28 S.E. 188 | N.C. | 1897

"The defendants in the above entitled action show to the court —

"1. That at the January Term, 1897, of this Court, upon the complaint herein filed, a decree by consent was rendered against the defendants, adjudging the defendants, Samuel J. Davis, A. H. (127) Zoeller and V. E. Zoeller, to be indebted to the plaintiff receivers in the sum of $4,345.86, with interest thereon from 26 July, 1895, such sum being alleged and ascertained as set forth in the complaint, and also adjudging that the property described in the complaint be foreclosed.

"In said decree it was set forth that — *126

"Counsel for all parties agree that nothing in this decree shall preclude the defendant from contending before the court, before final decree is signed, for a further credit of 30 per cent of the amount paid to the Carolina Interstate Building and Loan Association; and if such contention shall be found in their favor, that the amount of the judgment herein rendered for the debt due shall be amended accordingly, and if found against them, then said judgment as herein rendered shall stand."

"2. That sufficient of the property described in the complaint was sold under foreclosure by the commissioner herein appointed, and the said sum so adjudged to be due the plaintiffs was paid, with the costs in this action, out of the proceeds of said sale.

"3. That according to the statement of account attached to the complaint, the defendants were due on their mortgage to the plaintiff receivers, on 5 July, 1894, the sum of $5,316.66, which is admitted to be true; that there were due by the plaintiff association on the stock of these defendants, as shown by said statements, after allowing all credits, with average interest, the sum of $1,274.58, which is admitted to be true, being the nominal value of such stock at the time of insolvency, as set forth in the complaint; that of this nominal value of stock the defendants were credited by the plaintiff receivers with only the (128) sum of $892.21, being 70 per cent of the nominal value of said stock, under the plan heretofore directed by the court in the general suit wherein the receivers were appointed.

"4. That the receivers did not credit to these defendants the remaining 30 per cent of the nominal value of said stock, to-wit, the sum of $382.37, because, as they alleged in the complaint, the said sum represents the prorata share of the loss sustained by the association, for which these defendants, as claimed by said receivers, are liable.

"5. The defendants do not dispute the amount of $382.37 to be correct, if in the settlement of their mortgage debt they are chargeable at all with any pro rata of the losses sustained by the association, but defendants allege that they are entitled in the settlement of their mortgage to the credit of the said amount, and are not liable to be charged for any prorata of the general losses sustained in the settlement of the debt secured by the said mortgage.

"6. Defendants admit that the account attached to the said complaint is correctly stated, according to the mode of settlement prescribed under the order of his Honor, Judge Coble, but they deny that the plan of settlement prescribed by the court and demanded by the receivers is in harmony with the decisions of the Supreme Court of this State.

"Wherefore, the defendants ask that the receivers be directed to pay over to them the said sum of $382.37, charged by them against these defendants and paid to said receivers out of the proceeds of the sale of said property." *127

At September Term, 1897, of NEW HANOVER, his Honor, Allen, J., refused the petition, and defendants appealed.

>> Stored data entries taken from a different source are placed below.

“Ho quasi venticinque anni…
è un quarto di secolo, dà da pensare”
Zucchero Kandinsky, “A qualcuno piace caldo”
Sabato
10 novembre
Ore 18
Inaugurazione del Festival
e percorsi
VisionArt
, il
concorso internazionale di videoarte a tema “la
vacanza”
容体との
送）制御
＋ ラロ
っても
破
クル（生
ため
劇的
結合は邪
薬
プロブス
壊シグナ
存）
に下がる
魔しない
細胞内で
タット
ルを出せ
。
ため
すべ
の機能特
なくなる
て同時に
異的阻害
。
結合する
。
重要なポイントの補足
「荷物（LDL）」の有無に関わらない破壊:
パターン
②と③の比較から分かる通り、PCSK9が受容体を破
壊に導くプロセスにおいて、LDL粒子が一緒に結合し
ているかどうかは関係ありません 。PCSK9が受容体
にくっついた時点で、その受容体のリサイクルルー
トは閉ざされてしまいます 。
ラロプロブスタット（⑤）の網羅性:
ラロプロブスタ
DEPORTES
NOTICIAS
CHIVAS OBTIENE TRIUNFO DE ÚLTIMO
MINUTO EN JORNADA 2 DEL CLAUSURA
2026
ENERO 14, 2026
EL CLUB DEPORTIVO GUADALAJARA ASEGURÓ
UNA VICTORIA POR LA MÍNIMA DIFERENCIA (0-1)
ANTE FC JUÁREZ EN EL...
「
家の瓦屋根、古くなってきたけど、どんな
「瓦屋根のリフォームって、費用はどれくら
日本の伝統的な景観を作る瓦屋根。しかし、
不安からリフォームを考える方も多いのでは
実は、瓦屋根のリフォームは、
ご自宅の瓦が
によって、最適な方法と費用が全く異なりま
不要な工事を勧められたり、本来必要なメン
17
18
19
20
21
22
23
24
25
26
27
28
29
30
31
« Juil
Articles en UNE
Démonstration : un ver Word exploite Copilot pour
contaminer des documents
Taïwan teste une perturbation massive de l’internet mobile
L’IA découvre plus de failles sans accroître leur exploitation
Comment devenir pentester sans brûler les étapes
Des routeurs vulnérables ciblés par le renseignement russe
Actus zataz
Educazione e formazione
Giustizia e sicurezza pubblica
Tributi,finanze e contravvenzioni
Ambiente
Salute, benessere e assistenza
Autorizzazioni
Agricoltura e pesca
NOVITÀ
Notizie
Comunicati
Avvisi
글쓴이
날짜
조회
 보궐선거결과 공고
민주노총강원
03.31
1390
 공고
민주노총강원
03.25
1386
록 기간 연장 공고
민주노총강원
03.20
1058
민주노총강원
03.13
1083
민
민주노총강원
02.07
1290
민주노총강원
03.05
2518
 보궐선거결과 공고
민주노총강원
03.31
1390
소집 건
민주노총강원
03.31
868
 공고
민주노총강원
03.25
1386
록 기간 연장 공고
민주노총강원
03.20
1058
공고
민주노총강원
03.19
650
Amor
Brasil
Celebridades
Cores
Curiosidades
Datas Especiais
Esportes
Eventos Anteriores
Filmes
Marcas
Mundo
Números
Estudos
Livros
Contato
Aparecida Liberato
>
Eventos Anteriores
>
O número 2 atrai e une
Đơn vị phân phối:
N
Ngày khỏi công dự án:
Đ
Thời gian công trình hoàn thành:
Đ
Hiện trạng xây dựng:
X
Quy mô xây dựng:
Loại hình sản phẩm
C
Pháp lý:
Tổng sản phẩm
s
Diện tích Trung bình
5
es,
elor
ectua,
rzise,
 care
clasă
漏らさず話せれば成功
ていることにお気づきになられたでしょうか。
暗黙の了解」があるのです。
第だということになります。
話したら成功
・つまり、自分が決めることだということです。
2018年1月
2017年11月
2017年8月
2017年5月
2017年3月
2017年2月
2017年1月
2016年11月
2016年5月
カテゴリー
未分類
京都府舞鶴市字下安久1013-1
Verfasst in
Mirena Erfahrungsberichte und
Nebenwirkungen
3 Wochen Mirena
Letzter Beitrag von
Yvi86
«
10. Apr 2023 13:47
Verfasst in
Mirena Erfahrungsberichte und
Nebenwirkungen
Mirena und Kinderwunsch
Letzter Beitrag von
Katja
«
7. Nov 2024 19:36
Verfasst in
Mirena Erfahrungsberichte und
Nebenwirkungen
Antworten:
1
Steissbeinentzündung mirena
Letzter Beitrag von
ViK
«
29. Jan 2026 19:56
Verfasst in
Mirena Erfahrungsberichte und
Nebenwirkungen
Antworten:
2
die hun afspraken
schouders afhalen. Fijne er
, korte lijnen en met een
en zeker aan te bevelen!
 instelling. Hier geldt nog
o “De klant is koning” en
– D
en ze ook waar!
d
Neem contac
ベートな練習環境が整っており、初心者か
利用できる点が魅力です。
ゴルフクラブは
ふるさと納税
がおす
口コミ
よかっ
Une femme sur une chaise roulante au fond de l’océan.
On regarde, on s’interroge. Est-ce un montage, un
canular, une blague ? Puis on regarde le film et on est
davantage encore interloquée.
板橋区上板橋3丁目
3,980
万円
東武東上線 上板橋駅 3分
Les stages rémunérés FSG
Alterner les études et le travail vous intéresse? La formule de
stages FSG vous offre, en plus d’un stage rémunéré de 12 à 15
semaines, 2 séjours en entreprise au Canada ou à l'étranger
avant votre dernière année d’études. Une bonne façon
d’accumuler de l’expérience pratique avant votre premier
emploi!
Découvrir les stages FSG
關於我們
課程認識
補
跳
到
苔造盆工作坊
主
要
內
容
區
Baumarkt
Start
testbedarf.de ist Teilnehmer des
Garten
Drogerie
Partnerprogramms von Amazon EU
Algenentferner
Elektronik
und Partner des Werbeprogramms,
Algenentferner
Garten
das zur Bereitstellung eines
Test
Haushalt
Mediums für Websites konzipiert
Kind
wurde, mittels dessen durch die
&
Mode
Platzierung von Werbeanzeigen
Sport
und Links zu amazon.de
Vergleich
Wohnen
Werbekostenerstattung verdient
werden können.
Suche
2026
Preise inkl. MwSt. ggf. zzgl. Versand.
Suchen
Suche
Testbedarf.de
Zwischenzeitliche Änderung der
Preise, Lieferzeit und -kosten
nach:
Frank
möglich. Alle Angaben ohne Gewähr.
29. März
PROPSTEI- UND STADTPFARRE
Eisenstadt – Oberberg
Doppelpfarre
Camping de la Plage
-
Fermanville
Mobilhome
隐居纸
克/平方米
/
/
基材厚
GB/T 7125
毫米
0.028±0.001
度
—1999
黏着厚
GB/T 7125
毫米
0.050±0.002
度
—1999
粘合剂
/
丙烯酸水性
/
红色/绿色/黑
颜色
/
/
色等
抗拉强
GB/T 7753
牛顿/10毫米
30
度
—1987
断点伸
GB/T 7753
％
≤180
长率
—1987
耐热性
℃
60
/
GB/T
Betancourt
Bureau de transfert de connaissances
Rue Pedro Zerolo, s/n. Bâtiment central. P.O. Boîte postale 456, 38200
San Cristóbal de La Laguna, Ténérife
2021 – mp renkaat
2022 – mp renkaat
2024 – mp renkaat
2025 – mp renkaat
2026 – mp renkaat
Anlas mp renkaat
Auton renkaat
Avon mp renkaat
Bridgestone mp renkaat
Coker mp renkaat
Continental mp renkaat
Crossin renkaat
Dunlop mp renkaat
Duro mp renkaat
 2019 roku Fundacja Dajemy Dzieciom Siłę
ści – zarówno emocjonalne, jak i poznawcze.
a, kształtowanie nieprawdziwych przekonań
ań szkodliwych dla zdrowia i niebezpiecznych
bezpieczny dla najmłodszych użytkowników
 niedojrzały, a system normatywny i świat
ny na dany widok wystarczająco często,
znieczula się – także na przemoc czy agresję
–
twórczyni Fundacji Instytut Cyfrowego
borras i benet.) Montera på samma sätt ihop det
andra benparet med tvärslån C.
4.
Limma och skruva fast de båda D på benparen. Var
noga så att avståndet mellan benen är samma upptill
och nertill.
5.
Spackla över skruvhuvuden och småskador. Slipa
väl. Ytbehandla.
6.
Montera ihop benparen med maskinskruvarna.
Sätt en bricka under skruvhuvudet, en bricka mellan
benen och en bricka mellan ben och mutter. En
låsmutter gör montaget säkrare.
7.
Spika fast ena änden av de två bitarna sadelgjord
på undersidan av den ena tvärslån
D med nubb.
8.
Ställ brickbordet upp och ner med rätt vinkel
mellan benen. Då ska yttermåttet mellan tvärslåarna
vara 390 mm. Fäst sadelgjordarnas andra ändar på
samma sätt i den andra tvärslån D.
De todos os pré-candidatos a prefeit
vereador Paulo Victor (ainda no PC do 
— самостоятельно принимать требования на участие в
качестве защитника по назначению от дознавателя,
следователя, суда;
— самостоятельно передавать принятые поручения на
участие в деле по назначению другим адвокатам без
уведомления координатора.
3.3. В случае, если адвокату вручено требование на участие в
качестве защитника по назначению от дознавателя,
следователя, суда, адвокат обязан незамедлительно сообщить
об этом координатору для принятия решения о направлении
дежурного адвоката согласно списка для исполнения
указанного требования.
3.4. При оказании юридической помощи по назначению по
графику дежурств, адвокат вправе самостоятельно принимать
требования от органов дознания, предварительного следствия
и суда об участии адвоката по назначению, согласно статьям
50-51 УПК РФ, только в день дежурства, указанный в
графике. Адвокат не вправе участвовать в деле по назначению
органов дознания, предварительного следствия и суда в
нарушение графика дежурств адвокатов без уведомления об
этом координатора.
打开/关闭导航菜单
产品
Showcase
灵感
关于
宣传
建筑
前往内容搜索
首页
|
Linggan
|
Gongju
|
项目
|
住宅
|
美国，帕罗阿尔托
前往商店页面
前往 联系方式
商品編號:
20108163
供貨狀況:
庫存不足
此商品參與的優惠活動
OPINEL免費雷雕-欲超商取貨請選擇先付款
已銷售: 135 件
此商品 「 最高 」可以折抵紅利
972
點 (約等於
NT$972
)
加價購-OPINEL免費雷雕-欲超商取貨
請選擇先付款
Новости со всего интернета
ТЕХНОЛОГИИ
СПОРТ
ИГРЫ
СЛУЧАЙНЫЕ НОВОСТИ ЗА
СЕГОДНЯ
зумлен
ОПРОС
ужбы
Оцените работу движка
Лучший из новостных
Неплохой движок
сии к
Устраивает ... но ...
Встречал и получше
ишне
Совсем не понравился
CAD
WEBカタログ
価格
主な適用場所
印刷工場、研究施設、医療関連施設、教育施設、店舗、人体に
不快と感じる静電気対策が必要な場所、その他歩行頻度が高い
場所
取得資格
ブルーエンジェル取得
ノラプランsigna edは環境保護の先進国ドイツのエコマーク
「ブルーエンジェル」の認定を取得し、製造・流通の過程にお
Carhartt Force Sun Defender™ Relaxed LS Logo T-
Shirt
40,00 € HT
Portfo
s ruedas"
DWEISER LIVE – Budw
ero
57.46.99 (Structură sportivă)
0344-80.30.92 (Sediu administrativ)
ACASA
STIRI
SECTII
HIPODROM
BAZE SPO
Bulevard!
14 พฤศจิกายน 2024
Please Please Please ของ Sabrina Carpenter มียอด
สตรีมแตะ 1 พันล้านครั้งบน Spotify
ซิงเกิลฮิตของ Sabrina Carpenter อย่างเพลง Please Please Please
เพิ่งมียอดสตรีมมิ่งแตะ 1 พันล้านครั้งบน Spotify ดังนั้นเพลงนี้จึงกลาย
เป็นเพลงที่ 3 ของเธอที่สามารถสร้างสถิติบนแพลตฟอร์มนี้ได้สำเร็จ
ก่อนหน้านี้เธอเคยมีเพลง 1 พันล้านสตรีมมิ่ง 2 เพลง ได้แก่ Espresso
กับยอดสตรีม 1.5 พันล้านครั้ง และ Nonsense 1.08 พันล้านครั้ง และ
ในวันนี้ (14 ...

This is a petition in the cause, filed by the defendant corporator of the insolvent Carolina Interstate Building and Loan Association. It asks the judge to make an order requiring the (129) receivers to pay the petitioners $382.27, now in the hands of the receivers, arising from a sale of the defendant petitioner's property. It is admitted that $382.27 is their pro rata proportion of the deficiency of this defaulting association.

To grant the order asked for would be to relieve the petitioners from the burdens of the defalcations of their insolvent association, at the expense of their associate corporators.

We cannot discuss this proposition. It has so recently been discussed and decided by this Court that we will only refer to these cases —Strauss v. B. and L. Assn., 117 N.C. 308; s.c., 118 N.C. 556; Thompsonv. B. and L. Assn., 120 N.C. 420. These cases seem to settle the question raised by the petition, especially the last case cited, where the very question is discussed.

The court properly refused to make the order prayed for, and the ruling of the court below is

Affirmed.

Cited: Meares v. Duncan, 123 N.C. 206; Williams v. Maxwell, ib., 595;B. L. Assn. v. Blalock, 160 N.C. 492.